▶ _What this task involves_: With pictures left out, write out exactly every line from the start of the data through the one that contains "Cayennepfeffer, schwarzen Pfeffer".

▶ _Given records_:
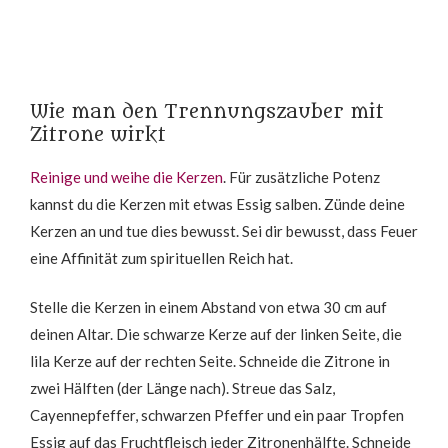
Wie man den Trennungszauber mit
Zitrone wirkt
Reinige und weihe die Kerzen
. Für zusätzliche Potenz
kannst du die Kerzen mit etwas Essig salben. Zünde deine
Kerzen an und tue dies bewusst. Sei dir bewusst, dass Feuer
eine Affinität zum spirituellen Reich hat.
Stelle die Kerzen in einem Abstand von etwa 30 cm auf
deinen Altar. Die schwarze Kerze auf der linken Seite, die
lila Kerze auf der rechten Seite. Schneide die Zitrone in
zwei Hälften (der Länge nach). Streue das Salz,
Cayennepfeffer, schwarzen Pfeffer und ein paar Tropfen
Essig auf das Fruchtfleisch jeder Zitronenhälfte. Schneide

▶ _Result_:
Wie man den Trennungszauber mit
Zitrone wirkt
Reinige und weihe die Kerzen
. Für zusätzliche Potenz
kannst du die Kerzen mit etwas Essig salben. Zünde deine
Kerzen an und tue dies bewusst. Sei dir bewusst, dass Feuer
eine Affinität zum spirituellen Reich hat.
Stelle die Kerzen in einem Abstand von etwa 30 cm auf
deinen Altar. Die schwarze Kerze auf der linken Seite, die
lila Kerze auf der rechten Seite. Schneide die Zitrone in
zwei Hälften (der Länge nach). Streue das Salz,
Cayennepfeffer, schwarzen Pfeffer und ein paar Tropfen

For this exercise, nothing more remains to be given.